So I actually didn’t mean to ship all of the new file parsers and writers while they’re still experimental, but they’re stable so when I unintentionally merged them into main, I just went with it and started writing documentation.
One interesting thing that I didn’t actually anticipate until after I started playing with the SVG modes, fixing bugs, and testing limits, is that aside from being vectors and zoomable beyond what a character display or even a modern emulated terminal with great resolution, a screenshot, etc, is that since the SVG is not generated directly from the Graph data, but rather from the output of the ASCIIRenderer, while the paths are still limited to 90 degree angles, the geography of the graph diagram can span much larger, so with appropriate use of layer spacing, node spacing, and the H and V padding, you can render really compact and densely populated graphs, with paths intricate that remain visibly distinct.

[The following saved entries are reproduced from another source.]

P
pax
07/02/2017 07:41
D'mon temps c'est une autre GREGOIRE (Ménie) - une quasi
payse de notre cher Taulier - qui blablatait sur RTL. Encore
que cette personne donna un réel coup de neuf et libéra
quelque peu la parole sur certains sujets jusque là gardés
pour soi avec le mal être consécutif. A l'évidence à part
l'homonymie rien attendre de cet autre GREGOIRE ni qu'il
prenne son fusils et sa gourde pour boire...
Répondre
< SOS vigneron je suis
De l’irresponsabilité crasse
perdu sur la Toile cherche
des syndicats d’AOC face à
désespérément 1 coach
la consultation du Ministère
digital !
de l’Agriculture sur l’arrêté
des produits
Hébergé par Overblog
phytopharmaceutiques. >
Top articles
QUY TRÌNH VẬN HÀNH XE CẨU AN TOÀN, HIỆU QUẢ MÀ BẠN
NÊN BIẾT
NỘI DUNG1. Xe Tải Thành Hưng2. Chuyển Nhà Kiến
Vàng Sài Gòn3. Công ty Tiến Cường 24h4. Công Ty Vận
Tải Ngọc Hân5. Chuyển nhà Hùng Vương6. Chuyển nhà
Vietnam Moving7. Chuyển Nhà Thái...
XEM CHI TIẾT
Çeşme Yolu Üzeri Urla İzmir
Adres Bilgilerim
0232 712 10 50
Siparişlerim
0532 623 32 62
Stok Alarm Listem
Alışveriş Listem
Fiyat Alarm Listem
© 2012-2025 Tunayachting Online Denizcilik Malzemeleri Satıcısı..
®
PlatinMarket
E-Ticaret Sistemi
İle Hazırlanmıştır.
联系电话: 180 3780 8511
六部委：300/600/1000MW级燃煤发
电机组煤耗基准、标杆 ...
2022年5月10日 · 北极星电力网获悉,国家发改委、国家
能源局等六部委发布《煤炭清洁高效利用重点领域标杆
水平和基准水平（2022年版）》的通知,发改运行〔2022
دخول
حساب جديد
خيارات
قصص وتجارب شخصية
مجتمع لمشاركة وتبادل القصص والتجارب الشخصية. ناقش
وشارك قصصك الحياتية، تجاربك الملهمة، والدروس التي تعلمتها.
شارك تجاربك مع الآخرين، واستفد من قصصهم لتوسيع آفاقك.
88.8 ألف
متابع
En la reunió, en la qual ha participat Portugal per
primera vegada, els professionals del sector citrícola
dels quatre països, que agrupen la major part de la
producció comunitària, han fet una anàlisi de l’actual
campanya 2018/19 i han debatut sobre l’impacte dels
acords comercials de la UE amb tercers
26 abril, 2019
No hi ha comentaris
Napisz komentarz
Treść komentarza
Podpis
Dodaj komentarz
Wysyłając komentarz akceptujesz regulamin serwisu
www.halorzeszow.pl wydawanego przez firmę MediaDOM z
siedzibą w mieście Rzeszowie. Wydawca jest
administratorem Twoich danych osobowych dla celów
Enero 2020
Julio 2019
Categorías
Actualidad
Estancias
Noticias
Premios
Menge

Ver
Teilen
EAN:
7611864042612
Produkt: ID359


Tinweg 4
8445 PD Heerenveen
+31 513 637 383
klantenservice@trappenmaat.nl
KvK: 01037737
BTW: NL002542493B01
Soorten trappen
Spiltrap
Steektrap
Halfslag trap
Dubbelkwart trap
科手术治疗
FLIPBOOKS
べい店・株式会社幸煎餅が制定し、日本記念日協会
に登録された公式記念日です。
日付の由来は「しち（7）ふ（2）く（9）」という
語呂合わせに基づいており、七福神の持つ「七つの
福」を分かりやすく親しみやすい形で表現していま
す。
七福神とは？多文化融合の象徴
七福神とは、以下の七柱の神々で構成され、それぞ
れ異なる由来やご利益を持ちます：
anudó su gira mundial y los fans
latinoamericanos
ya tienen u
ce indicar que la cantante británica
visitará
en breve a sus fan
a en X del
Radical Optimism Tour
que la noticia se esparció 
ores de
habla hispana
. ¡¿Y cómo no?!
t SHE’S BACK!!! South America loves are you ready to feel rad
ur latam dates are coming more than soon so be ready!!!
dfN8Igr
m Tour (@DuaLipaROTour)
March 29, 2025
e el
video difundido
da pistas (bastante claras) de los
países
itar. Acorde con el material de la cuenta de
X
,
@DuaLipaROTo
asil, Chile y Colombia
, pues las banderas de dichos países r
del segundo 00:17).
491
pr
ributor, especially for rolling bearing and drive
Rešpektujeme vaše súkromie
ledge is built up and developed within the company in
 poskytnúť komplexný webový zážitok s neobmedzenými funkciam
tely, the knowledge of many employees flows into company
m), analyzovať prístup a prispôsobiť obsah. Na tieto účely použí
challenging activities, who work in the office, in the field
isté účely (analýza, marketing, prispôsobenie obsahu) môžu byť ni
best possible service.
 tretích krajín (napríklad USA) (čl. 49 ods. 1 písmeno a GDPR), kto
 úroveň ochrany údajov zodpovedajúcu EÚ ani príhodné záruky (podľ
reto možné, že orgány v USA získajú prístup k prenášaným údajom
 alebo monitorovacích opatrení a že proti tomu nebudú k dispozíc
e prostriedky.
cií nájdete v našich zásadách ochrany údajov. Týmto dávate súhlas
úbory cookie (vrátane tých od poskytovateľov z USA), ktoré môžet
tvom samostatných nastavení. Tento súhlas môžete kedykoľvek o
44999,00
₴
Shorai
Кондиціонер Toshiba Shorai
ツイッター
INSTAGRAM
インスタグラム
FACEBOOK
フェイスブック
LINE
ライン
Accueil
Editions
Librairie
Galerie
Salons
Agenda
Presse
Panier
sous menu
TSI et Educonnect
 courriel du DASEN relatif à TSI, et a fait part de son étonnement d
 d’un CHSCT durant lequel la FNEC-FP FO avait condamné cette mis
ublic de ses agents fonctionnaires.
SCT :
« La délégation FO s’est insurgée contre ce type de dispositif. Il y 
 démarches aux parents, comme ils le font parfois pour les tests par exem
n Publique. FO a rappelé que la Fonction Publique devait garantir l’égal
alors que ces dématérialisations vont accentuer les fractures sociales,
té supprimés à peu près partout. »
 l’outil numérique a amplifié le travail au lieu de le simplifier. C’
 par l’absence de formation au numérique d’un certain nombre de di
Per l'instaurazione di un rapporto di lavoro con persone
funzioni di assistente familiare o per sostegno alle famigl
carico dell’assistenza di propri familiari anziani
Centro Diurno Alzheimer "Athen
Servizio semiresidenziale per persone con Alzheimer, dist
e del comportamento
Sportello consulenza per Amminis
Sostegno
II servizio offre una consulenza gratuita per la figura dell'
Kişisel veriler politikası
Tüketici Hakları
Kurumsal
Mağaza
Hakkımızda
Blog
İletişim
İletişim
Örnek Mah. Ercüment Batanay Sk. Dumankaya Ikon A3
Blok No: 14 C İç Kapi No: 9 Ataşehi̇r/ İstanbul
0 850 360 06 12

Another cool thing about this is since it is essentially using a virtual x/y grid as if it were a console display, you can have the SVG use a font that is not monospaced, but it will be arranged monospace regardless of kerning or glyph positioning hints given by the font itself; PHART decides it’s all on a grid. :-) Some really nice looking diagrams can result, despite the primitive orthogonal constrains PHART works in by design.
And here is a very clean, monospaced look from the AquaKana font!
I’m quite pleased with the results. Let me know if you do anything cool with SVG in PHART.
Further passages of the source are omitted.